HIV treatment reduces malaria recurrence risk in children

HIV

A recent National Institutes of Health study found that a combination of anti-HIV drugs reduced the risk of recurrent malaria by close to 50 percent among HIV-positive children.

The study showed that a combination of protease inhibitors ritonavir and lopinavir contributed to the overall rate of malaria reduction by 40 percent among a group of HIV-positive children up to six years old and infants in Uganda. The protease inhibitor combination appeared not to inhibit an initial bout of malaria but reduced the chances of its recurrence after successful treatment.
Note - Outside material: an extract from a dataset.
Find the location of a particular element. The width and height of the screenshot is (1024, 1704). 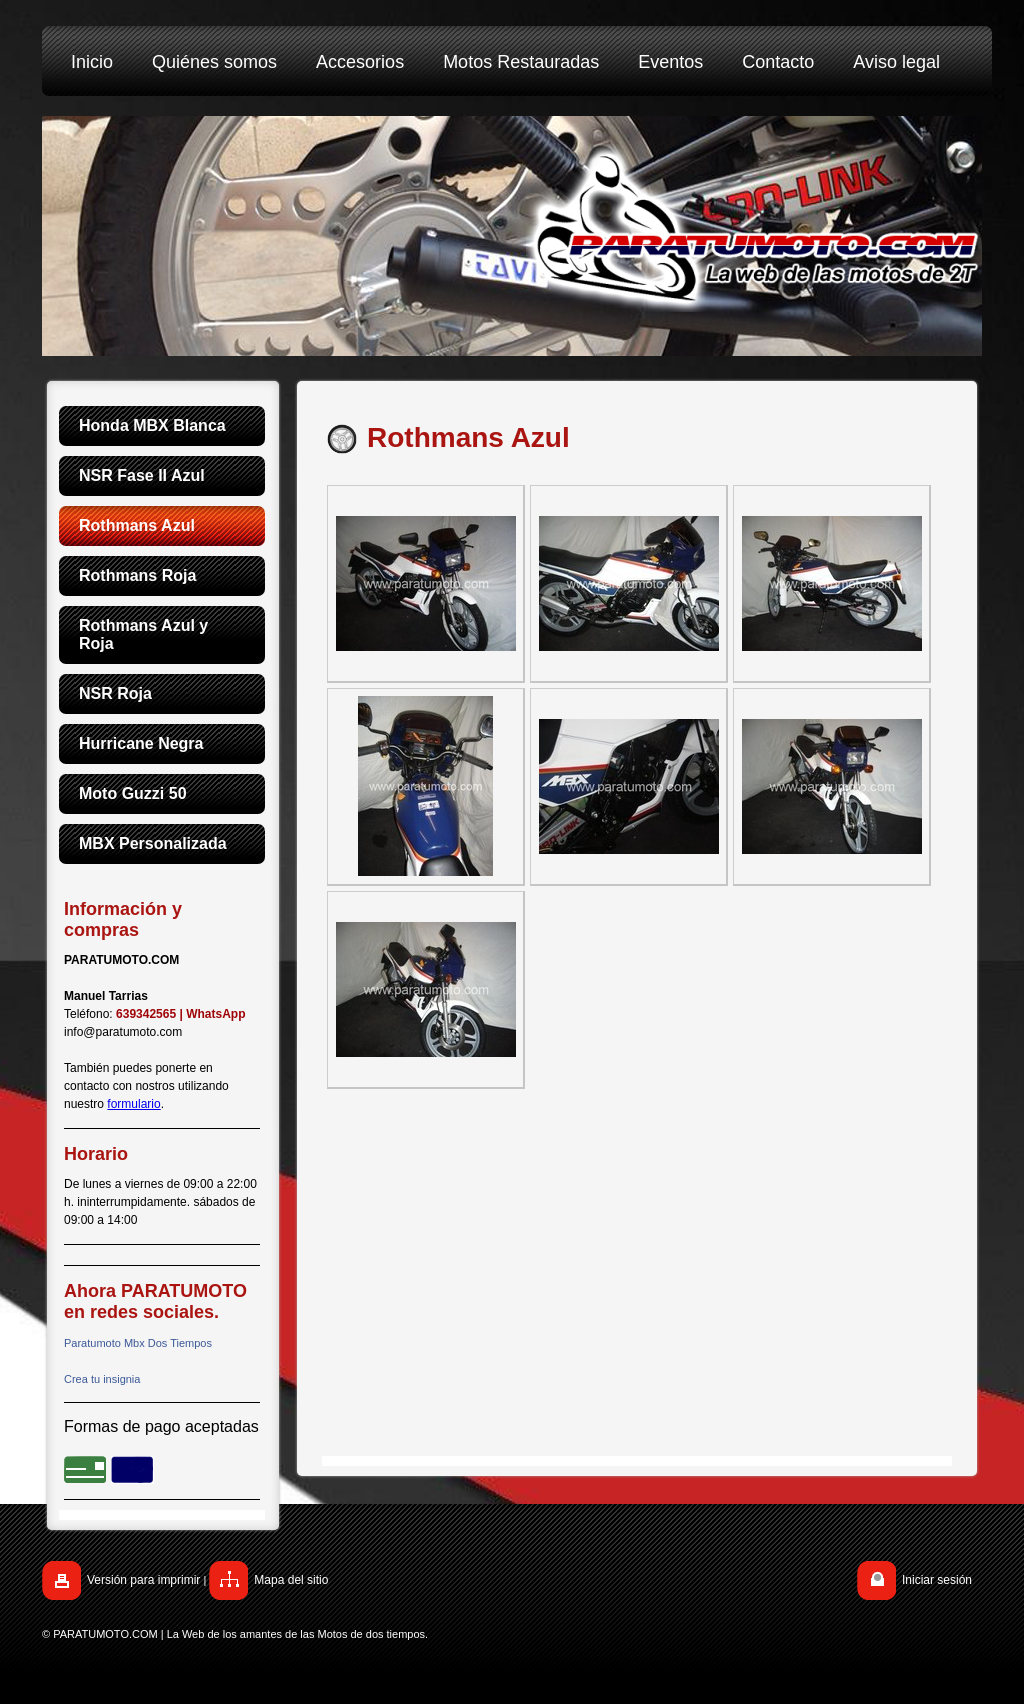 Crea tu insignia is located at coordinates (102, 1379).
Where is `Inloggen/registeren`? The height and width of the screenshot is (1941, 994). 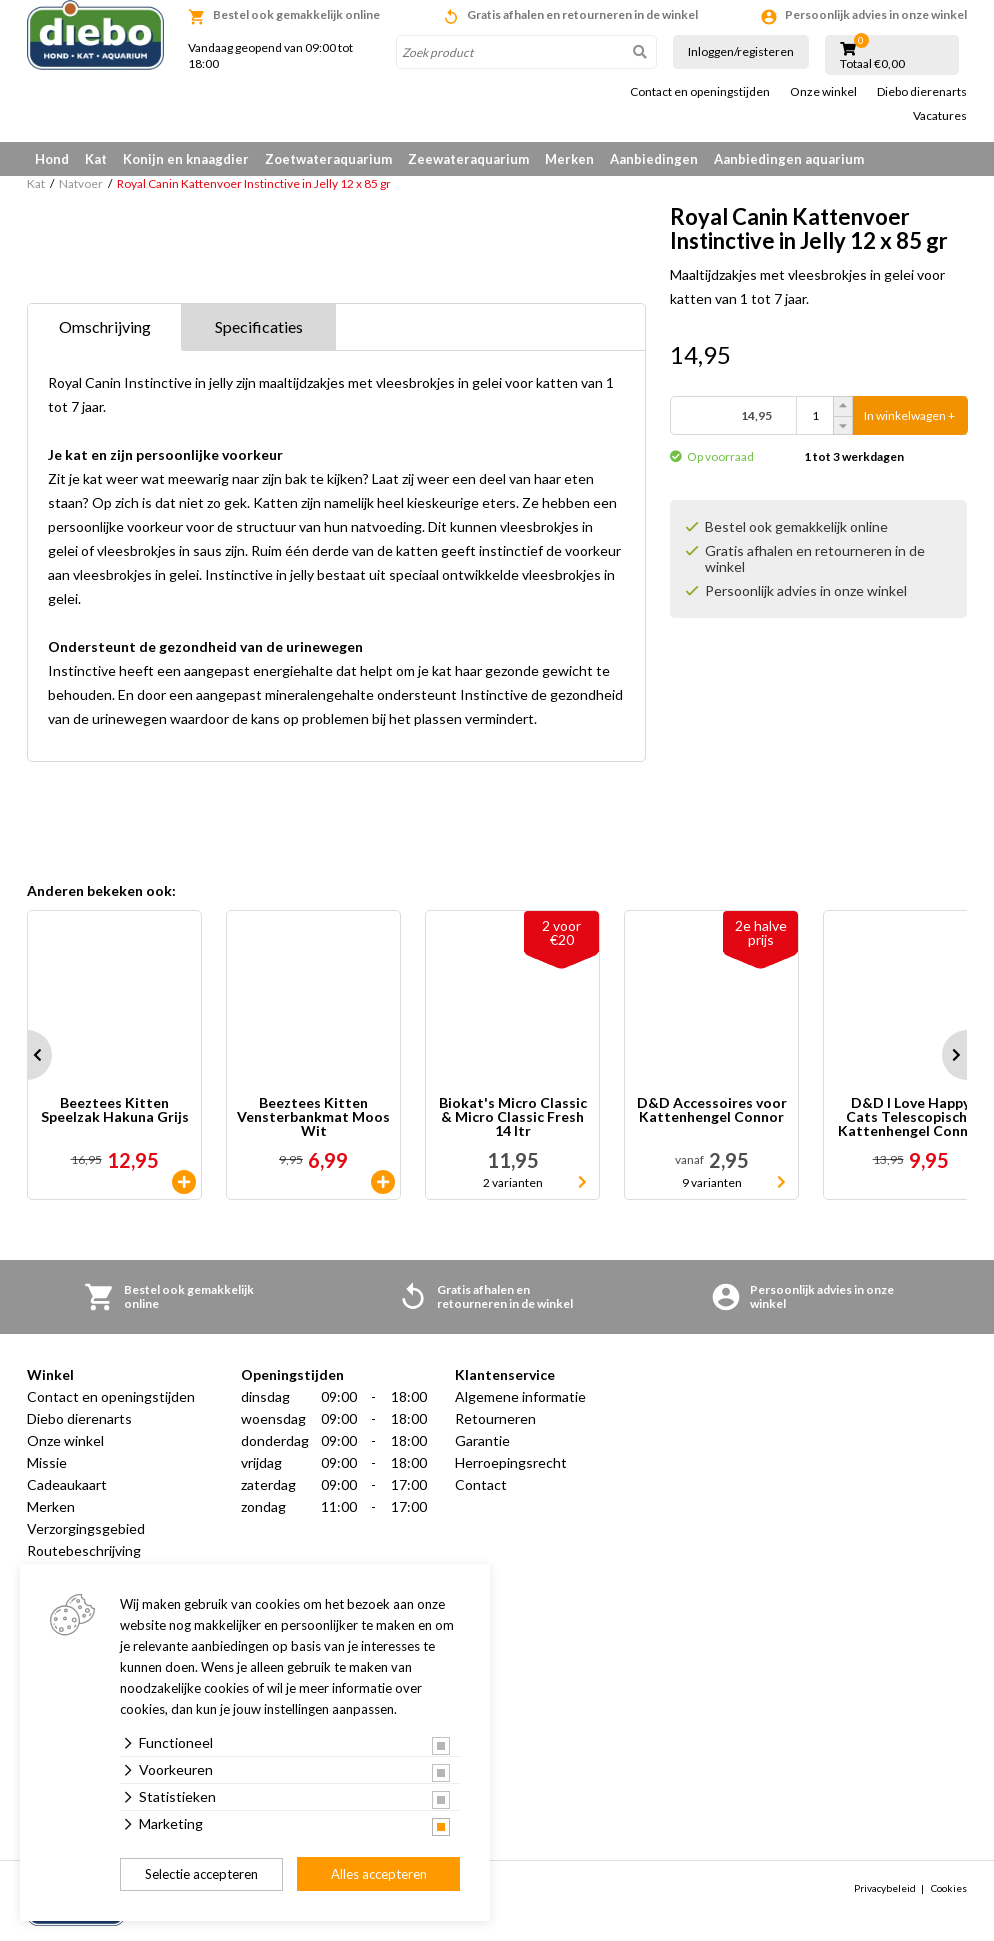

“It’s possible that these protease inhibitors prevent antimalarial drugs from breaking down or have some other additive effect against the malarial parasite,” Lynne Mofenson, the chief of the Pediatric, Adolescent and Maternal AIDS Branch at the Eunice Kennedy Shriver National Institute of Child Health and Human Development, said. “Laboratory studies also suggest that protease inhibitors can block the malaria parasite outright. Finding out why this drug combination is effective is an area for further study.”

The protease inhibitor combination was compared with drug treatment using non-nucleoside reverse transcriptase inhibitors. Nevirapine, an NNRTI, is the first-line treatment for HIV recommended for children by the WHO.

“The finding that this protease inhibitor combination not only appears more effective at treating HIV than NNRTIs, but also protects against malaria recurrence, merits its consideration for children living in areas where malaria is rampant,” Mofenson said.

The findings were recently reported in the New England Journal of Medicine.